Analyzing time series data — SQL

Festus Nyarandi
6 min readJul 26, 2022

--

Introduction

More and more data is being collected from sensors, user interactions with web applications and performance metrics. One thing all of these have in common is that they can be modeled as a series of events that happen over time. Analyzing time series data like this can be challenging, but SQL has evolved to include features that support just the kind of analysis we need.

By the end of this article, you will have learnt about time series data, ways of working with it using abstractions like sliding windows and tumbling windows, and how to use SQL constructs, like over and partition by, to simplify analysis of time series data. You’ll also learn about the benefits of denormalizing time series data to avoid joins and when to limit your use of denormalizing. You’ll also be familiar with common analysis patterns, like moving averages, comparisons across periods, exponential smoothing, and forecasting with linear regression.

Let’s get started.

Characteristics of time series data

Time stamp. Time stamps usually include a date and then a time, sometimes down into milliseconds. In the time series data that we’re going to work with, our data will be generated at regular intervals and each of the data data points will have one or more measurements.

Now when we talk about intervals what we’re really talking about is the frequency. How often is the data points sent to us and that can vary by application so for example if you’re measuring CPU utilization you might be measuring that in terms of seconds, even mircoseconds. But if you’re measuring something like births and deaths in the human population probably annually would be enough. Many different types of time series data use different intervals or different frequencies.

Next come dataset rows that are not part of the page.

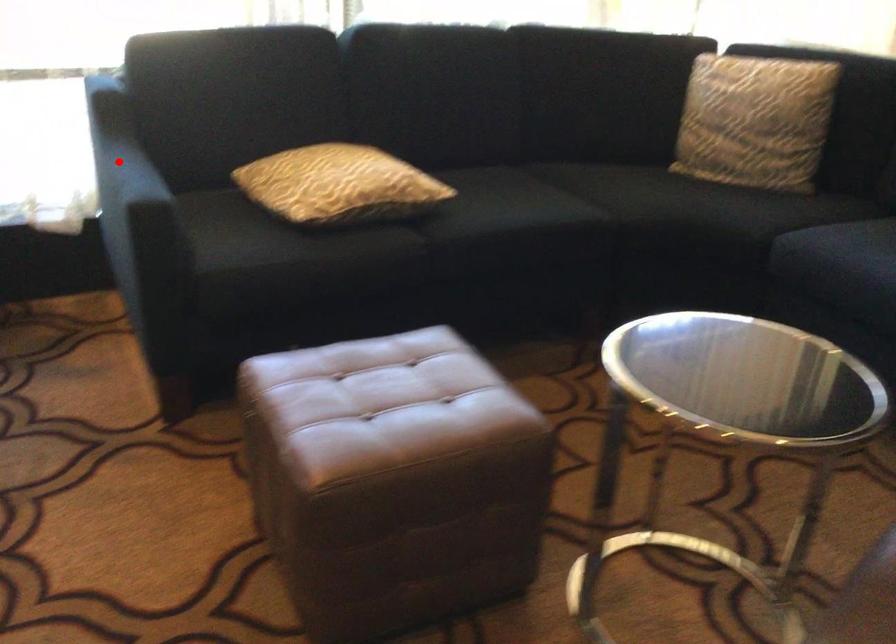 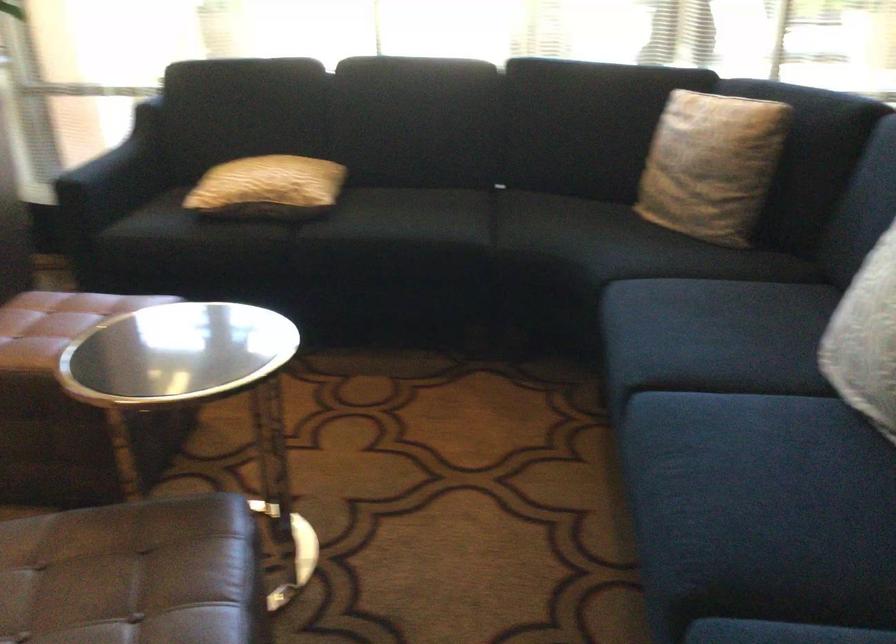 Locate, in the second image, the point that corresponds to the highlighted location in the first image.

(104, 147) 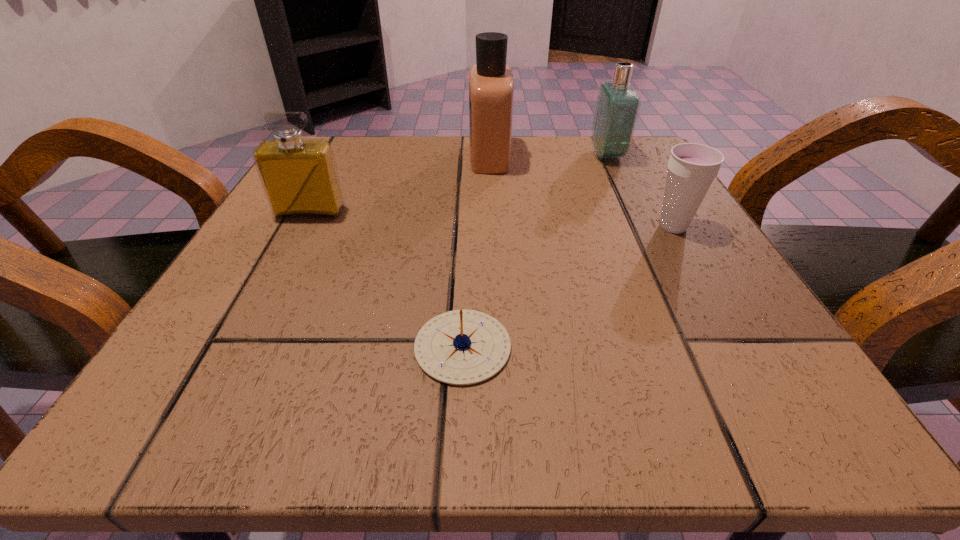 Where is `cup that is at the right edge`? This screenshot has width=960, height=540. cup that is at the right edge is located at coordinates (692, 167).

This screenshot has height=540, width=960. I want to click on object at the far right corner, so click(617, 107).

Where is `free space at the far edge`? This screenshot has height=540, width=960. free space at the far edge is located at coordinates (459, 166).

Locate an element on the screen. blank space at the near edge of the desktop is located at coordinates (420, 369).

Locate an element on the screen. vacant position at the left edge of the desktop is located at coordinates (320, 231).

The height and width of the screenshot is (540, 960). Identify the location of vacant space at the right edge of the desktop. (648, 194).

Locate an element on the screen. This screenshot has height=540, width=960. vacant area at the far left corner of the desktop is located at coordinates (334, 137).

Image resolution: width=960 pixels, height=540 pixels. Identify the location of vacant space at the near left corner of the desktop. (304, 363).

I want to click on free space at the far right corner, so click(612, 165).

Find the location of a particular element. The height and width of the screenshot is (540, 960). empty space that is in between the cup and the tallest object is located at coordinates (582, 191).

Unit of measure. In time series data we have measurements usually their just numbers but what do those numbers represent? That’s the kind of thing you need to know when you’re working with time series data because a unit of measure is typically not included with the data. Since it’s always the same it would be redundant to carry the unit of measure along with the data points.

So some common units of measure are percentages for example if you’re looking at CPU utilization or free memory available. If you’re looking at the number of units produced or customers served the our unit of measure is count. Sometimes if you’re dealing with financial data like company profit then you’ll be in some kind of monetary unit like dollars or euros. Again the unit of measure will vary by application.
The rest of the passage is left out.